Le pays compte seulement un médecin  pour  6 000 habitants et aucun spécialiste des soins intensifs, selon le rapport de l’ONU.  Le laboratoire d’essai de Covid-19 a régulièrement suspendu ses travaux par manque de moyens.
« La société bissauguinéenne est déjà habituée à vivre avec la stratification, la ségrégation qui existe entre une classe politique élitiste, corrompue et qui utilise l’argent du peuple pour mener sa vie de luxe, avec une autre classe, celle du peuple, abandonnée à la misère et sans conditions minimales de nourriture et de traitement dans les hôpitaux nationaux », commente Sumaila Jaló.
Une « situation paradoxale »
Les déclarations d’Umaro Sissoco Embaló soulèvent encore la vieille question des dirigeants africains qui n’investissent pas dans le secteur de la santé mais trouve toujours le plaisir  d’aller à l’étranger à la recherche des hôpitaux les plus sophistiqués, alors que les populations ont des difficultés pour accéder à des centres de santé de qualité.
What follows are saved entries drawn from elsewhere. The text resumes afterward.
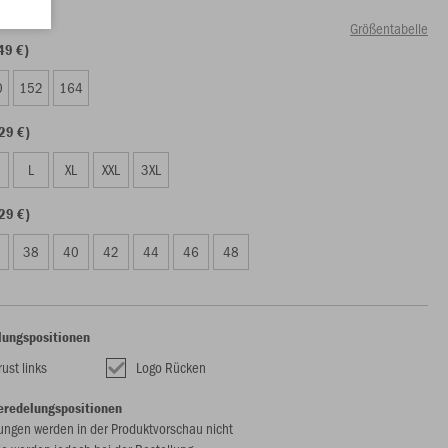
Größentabelle
49 €)
0
152
164
29 €)
L
XL
XXL
3XL
29 €)
38
40
42
44
46
48
lungspositionen
ust links
Logo Rücken
eredelungspositionen
ungen werden in der Produktvorschau nicht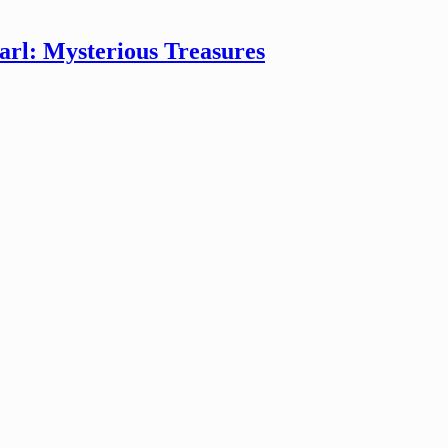
rl: Mysterious Treasures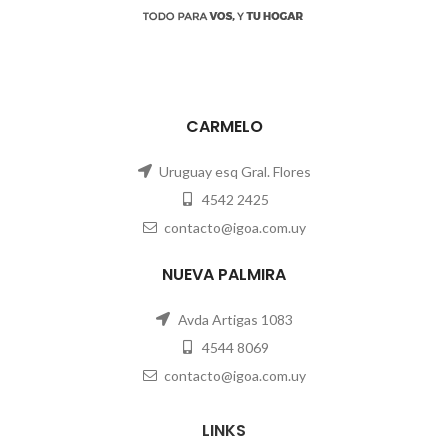
CARMELO
Uruguay esq Gral. Flores
4542 2425
contacto@igoa.com.uy
NUEVA PALMIRA
Avda Artigas 1083
4544 8069
contacto@igoa.com.uy
LINKS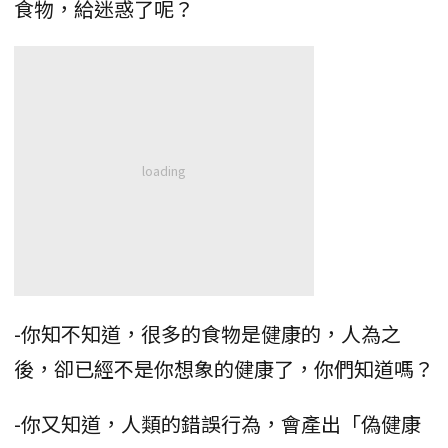
食物，給迷惑了呢？
-你知不知道，很多的食物是健康的，人為之
後，卻已經不是你想象的健康了，你們知道嗎？
-你又知道，人類的錯誤行為，會產出「偽健康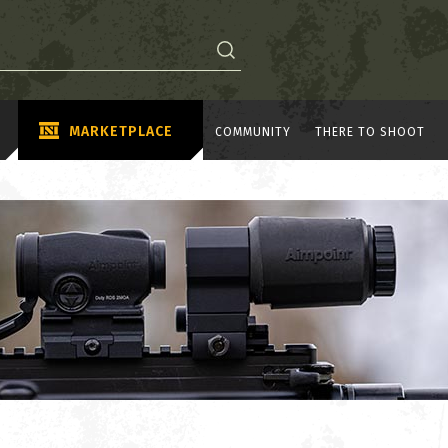
MARKETPLACE
COMMUNITY
THERE TO SHOOT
« C’est une situation paradoxale », déclare Carlos Sambú, un militant qui a soutenu la candidature d’Umaro Sissoco Embaló aux élections présidentielles de 2019. « En fait, le propre combat de Umaro Sissoco Embaló est de créer les conditions de base pour le secteur de la santé.  Il est encore trop tôt pour lui attribuer une responsabilité, mais le Président devrait être le premier à donner l’exemple.  Il ne doit pas violer l’état d’urgence et les restrictions qu’il a décrétées.
Cela dépend de la cohérence politique de chacun.  Je critique l’abandon du système de santé du pays par les responsables eux-mêmes ».
Saná Canté, avocat de profession et leader du mouvement des Citoyens Conscients et Inconformés, une organisation qui ne reconnaît pas Sissoco Embaló comme Président et ayant déjà déposé un recours devant le tribunal de la CEDEAO, critique également le voyage à Paris. « Face à une pandémie que le gouvernement ne parvient pas à contrôler dans le pays, avec des cas d’infection en  augmentation, il vient ici s’arroger le statut de privilégié pour aller se soigner dans un autre continent ». Le jeune militant conclut qu’il s’agit d’un « abus de pouvoir » de la part du Président de la Guinée-Bissau :
« C’est le trésor public de l’État de Guinée-Bissau, c’est la contribution des citoyens guinéens qu’il utilise.  C’est un exemple à prendre en compte pour le peuple de Guinée-Bissau : « Vous sauvez qui vous pouvez, mais en attendant, il a toutes les conditions pour s’en sortir » ».